### Saved entries
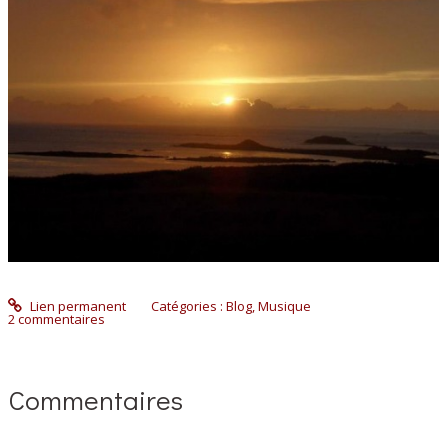
Lien permanent
Catégories :
Blog
,
Musique
2
commentaires
Commentaires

### Task prompt
Copy out all the records exactly, excluding pictures.

### Exercise solution
Lien permanent
Catégories :
Blog
,
Musique
2
commentaires
Commentaires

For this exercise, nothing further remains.